== Collection entries ==
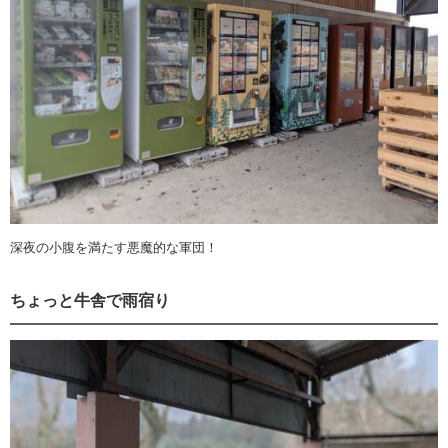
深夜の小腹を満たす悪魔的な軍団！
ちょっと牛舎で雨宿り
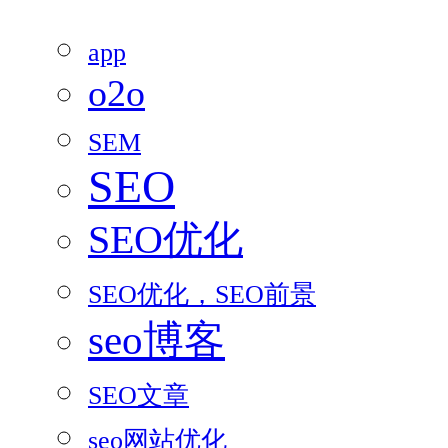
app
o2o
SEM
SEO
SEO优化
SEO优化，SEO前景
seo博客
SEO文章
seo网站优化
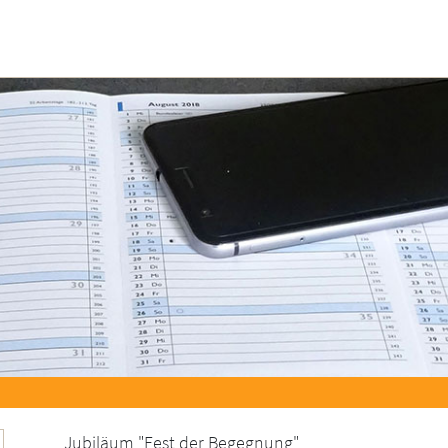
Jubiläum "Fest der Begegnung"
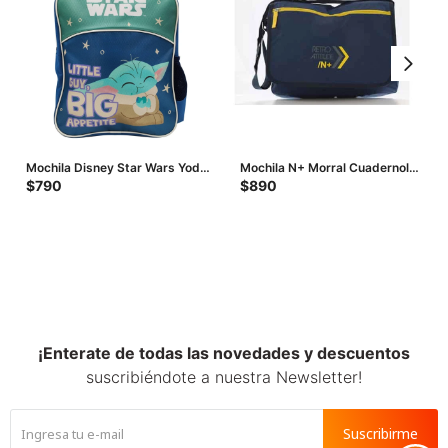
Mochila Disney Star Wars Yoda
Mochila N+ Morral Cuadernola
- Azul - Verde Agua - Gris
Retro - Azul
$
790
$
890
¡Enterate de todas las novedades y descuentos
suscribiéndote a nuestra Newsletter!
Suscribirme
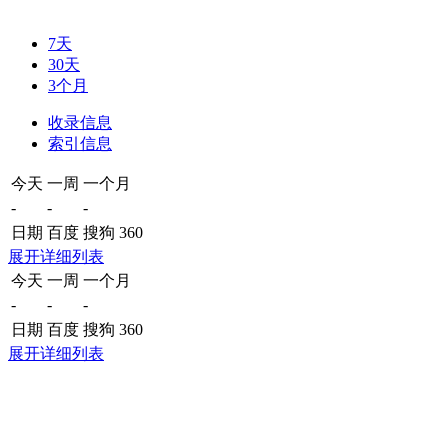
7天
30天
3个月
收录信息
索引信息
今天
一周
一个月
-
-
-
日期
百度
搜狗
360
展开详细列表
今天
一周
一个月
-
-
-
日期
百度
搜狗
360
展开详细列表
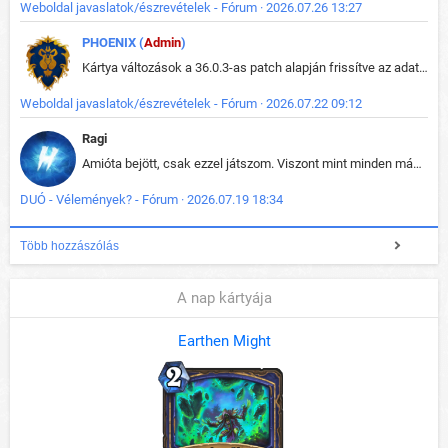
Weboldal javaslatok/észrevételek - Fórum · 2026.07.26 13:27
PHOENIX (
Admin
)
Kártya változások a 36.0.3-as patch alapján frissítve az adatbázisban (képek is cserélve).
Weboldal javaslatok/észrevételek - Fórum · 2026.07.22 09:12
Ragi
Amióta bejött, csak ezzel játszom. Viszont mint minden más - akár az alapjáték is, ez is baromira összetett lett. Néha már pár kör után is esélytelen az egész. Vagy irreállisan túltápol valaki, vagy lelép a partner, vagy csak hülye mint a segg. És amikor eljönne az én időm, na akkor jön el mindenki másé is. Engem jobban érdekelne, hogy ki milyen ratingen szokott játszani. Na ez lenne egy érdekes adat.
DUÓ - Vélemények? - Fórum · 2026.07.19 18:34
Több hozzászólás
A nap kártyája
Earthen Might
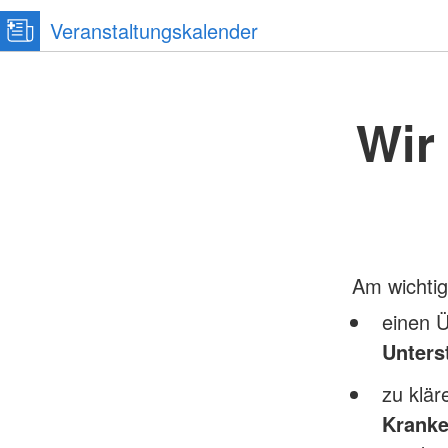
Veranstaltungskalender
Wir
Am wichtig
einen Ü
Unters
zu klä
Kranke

== ACTIVITY ==
Return every line of the records in which the word "Weboldal" is found.

== ANSWER BOX ==
Weboldal javaslatok/észrevételek - Fórum · 2026.07.26 13:27
Weboldal javaslatok/észrevételek - Fórum · 2026.07.22 09:12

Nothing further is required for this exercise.